* What is needed
Look below for the line that contains "SWIB develops model to highlight", then copy it and each following line exactly, through and including the line that contains "How old do you".

*** Opening Recorded information ***

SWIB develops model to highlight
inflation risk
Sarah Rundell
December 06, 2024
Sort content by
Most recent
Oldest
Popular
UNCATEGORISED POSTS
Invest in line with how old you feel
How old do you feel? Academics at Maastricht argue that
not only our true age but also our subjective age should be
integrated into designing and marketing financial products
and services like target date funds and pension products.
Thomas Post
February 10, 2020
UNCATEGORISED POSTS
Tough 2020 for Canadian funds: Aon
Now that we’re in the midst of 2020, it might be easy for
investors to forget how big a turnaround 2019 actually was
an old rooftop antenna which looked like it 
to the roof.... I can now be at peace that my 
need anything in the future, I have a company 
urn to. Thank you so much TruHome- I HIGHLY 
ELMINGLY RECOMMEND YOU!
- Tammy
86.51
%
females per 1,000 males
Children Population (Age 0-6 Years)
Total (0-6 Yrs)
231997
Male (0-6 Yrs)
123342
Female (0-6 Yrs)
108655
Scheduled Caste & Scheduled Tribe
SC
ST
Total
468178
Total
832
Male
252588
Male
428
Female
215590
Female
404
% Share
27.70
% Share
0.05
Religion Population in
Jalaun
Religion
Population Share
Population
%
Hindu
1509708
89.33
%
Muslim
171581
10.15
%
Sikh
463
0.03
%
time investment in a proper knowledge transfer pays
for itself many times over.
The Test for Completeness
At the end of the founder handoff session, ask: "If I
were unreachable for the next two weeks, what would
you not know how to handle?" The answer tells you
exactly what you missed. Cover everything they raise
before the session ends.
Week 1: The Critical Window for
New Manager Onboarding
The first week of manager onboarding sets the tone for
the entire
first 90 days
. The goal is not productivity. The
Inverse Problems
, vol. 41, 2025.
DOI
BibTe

*** Closing Recorded information ***
*** Opening Recorded information ***

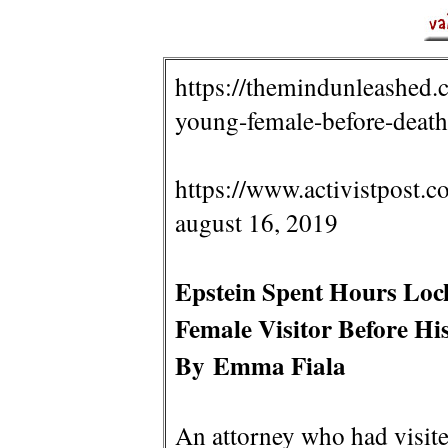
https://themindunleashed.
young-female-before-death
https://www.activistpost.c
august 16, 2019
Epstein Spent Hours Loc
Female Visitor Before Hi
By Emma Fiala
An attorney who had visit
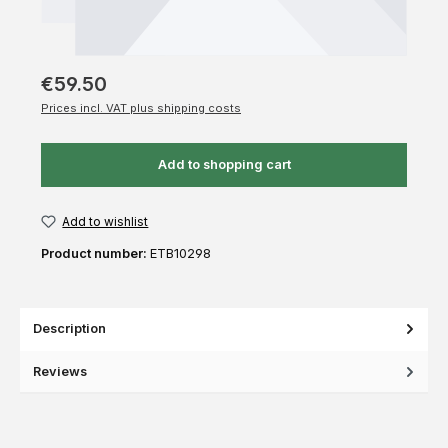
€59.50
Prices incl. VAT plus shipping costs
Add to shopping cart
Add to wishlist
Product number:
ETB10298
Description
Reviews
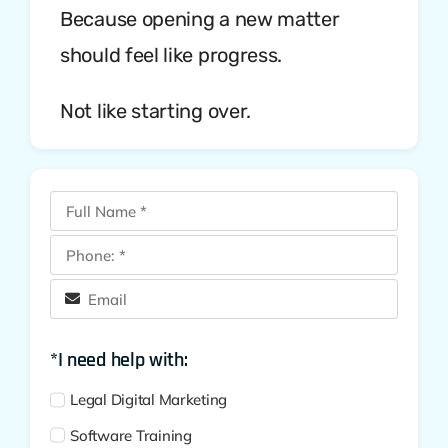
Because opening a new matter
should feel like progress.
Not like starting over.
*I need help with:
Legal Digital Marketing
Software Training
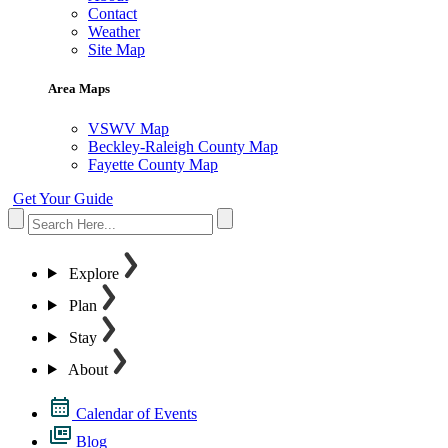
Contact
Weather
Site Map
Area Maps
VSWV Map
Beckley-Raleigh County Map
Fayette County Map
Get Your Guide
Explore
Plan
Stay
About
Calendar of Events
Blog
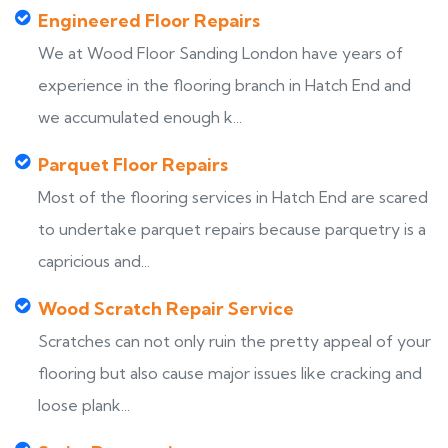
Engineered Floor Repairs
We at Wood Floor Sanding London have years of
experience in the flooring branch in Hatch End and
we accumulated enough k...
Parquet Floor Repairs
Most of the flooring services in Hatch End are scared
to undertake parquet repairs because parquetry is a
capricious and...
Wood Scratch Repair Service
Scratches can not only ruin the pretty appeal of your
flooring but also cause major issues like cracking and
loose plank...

*** Closing Recorded information ***

* Exercise result
SWIB develops model to highlight
inflation risk
Sarah Rundell
December 06, 2024
Sort content by
Most recent
Oldest
Popular
UNCATEGORISED POSTS
Invest in line with how old you feel
How old do you feel? Academics at Maastricht argue that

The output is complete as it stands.